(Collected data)
◆ ◆ ◆ ◆ ◆ ◆ ◆

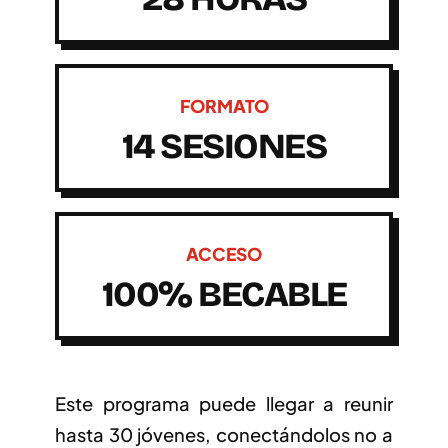
FORMATO
14 SESIONES
ACCESO
100% BECABLE
Este programa puede llegar a reunir
hasta 30 jóvenes, conectándolos no a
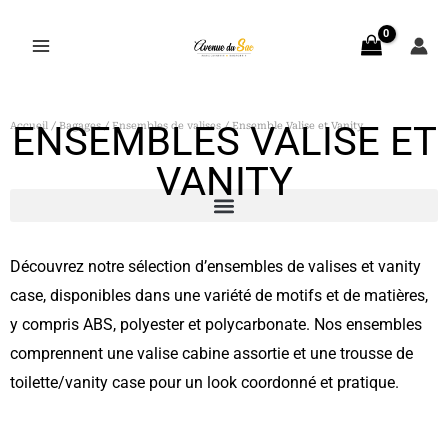
Aller
au
contenu
ENSEMBLES VALISE ET
Accueil
/
Bagages
/
Ensembles de valises
/ Ensemble Valise et Vanity
VANITY
caddie de course
Découvrez notre sélection d’ensembles de valises et vanity
case, disponibles dans une variété de motifs et de matières,
y compris ABS, polyester et polycarbonate.
Nos ensembles
comprennent une valise cabine assortie et une trousse de
toilette/vanity case pour un look coordonné et pratique.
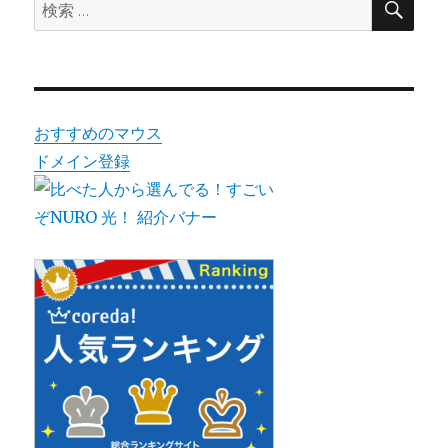
検
索
索:
おすすめのマウス
ドメイン登録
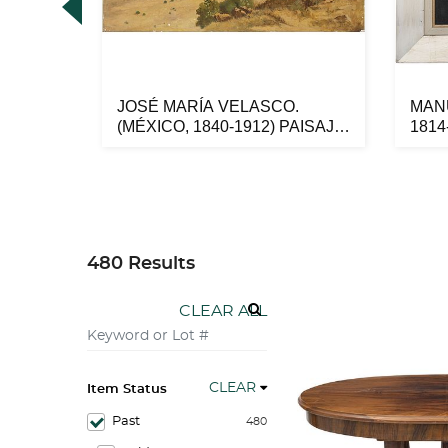
,
JOSÉ MARÍA VELASCO.
MAN
a en
(MÉXICO, 1840-1912) PAISAJE.
1814
Óleo s...
BOSQ
480 Results
CLEAR ALL
CLEAR
Item Status
Past
480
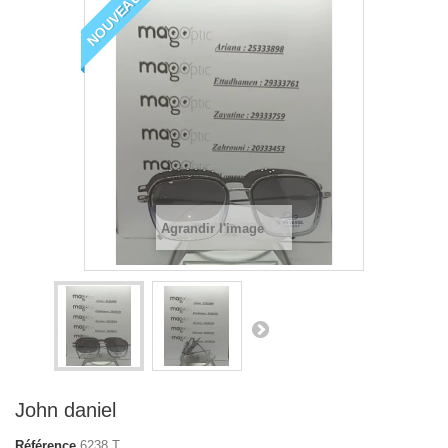
NOUVEAU
Agrandir l'image
John daniel
Référence
6238 T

◆ ◆ ◆ ◆ ◆ ◆ ◆

**ASSIGNMENT**
From the data above, gather every line that includes the word "case".

**TASK ANSWER**
case, disponibles dans une variété de motifs et de matières,
toilette/vanity case pour un look coordonné et pratique.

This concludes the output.